National Labor Relations Board
A federal agency created by the national Labor Relations Act (NLRA) that is responsible for administering and enforcing the rights established by the NLRA. As stated on its website, the NLRB has two principle functions:
- To determine, through secret ballot, the free democratic choice by employees whether they want to be represented by a union in dealing with their employers and if so, by which union
- To prevent and remedy unlawful acts, called unfair labor practices, by either employers or unions.
Closed Shop
Employers can hire only employees who are already members of the union. Closed shops were ruled illegal by the Taft-Hartley Act; however, hiring halls do, in one sense, encourage a closed-shop.
Union Shop
Newly hired employees must join the union within a specified period of time, usually 30 days, and must remain a member of the union as a condition of employment. In a union shop, employers must terminate employees who are not union members. Union shops are illegal in “right to work” states.

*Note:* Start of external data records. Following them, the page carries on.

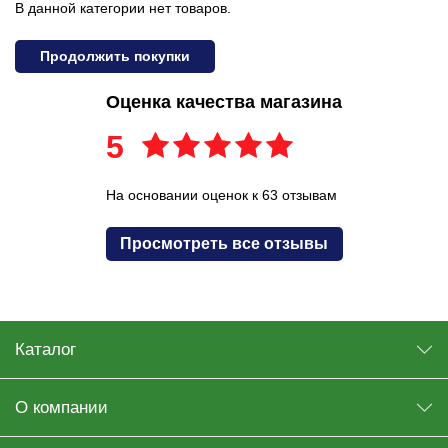
В данной категории нет товаров.
Продолжить покупки
Оценка качества магазина
5
На основании оценок к 63 отзывам
Просмотреть все отзывы
Каталог
О компании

Labor Management Relations Act, (Taft Hartley Act), 1947
Amendment to the National Relations Act (NRLA) (Wagner Act): First, the identification of behaviours and practices that would be considered unsafe labor practices (ULP’s) on the part of the unions, and second, a provision that would allow the government to issue an injunction against a strike that threatened national interests. Taft-Hartley identified the following unfair labor practices that unions could commit:
- Restraining or coercing employees in the exercise of their rights or an employer in the choice of it’s bargaining representative.
- Causing an employer to discriminate against and employee
- Refusing to bargain with the employer of the employees it represents
- Engaging in certain types of secondary boycotts
- requiring excessive dues
- Engaging in featherbedding
- Picketing for recognition for more than 30 days without petitioning for an election
- Entering into hot cargo agreements
- Striking or picketing a health care establishment without giving the required notice
Primary Boycott
An organized effort of a labor union and its members to discourage consumers from buying the products of a particular employer
Secondary Boycott
Effort to convince others to stop doing business with a particular organisation that is the subject of a primary boycott.
Dues
With deductions, employers agree to deduct and forward to the union dues amounts agreed to by workers. By law, employees must agree IN WRITING to this deduction.
Featherbedding
An agreement that requires the employer to pay wages to union members whether or not their work is needed.
Picketing
An expression of free speech that takes place when people congregate outside a workplace. To be considered protected concerted activity, picketing must remain nonviolent,
Wildcat picketing
Striking while there is a NO-STRIKE clause in the CBA.
Recognition Picketing
Recognition picketing is picketing to obtain the employer’s recognition of the union as the bargaining representative of its employees. Such picketing seeks to persuade or coerce an employer to recognise a union as the bargaining agent of his employees.
Strike
A “CONCERTED stoppage” of work by employees
Right-to-work state
States in which union shops and closed shops are illegal. In a right-to-work state, no employee has to join the union.
Jurisdictional Strike
A strike through which a UNION SEEKS to pressure an employer to assign particular work to its members rather than to members of other unions or to nonunion workers.
Federal Mediation and Conciliation Service
The Federal Mediation and Conciliation Service (FMCS), founded in 1947 is an independent agency of the United States government, and the nation’s largest public agency for dispute resolution and conflict management, providing mediation services and related conflict prevention and resolution services in the private, public, and federal sectors.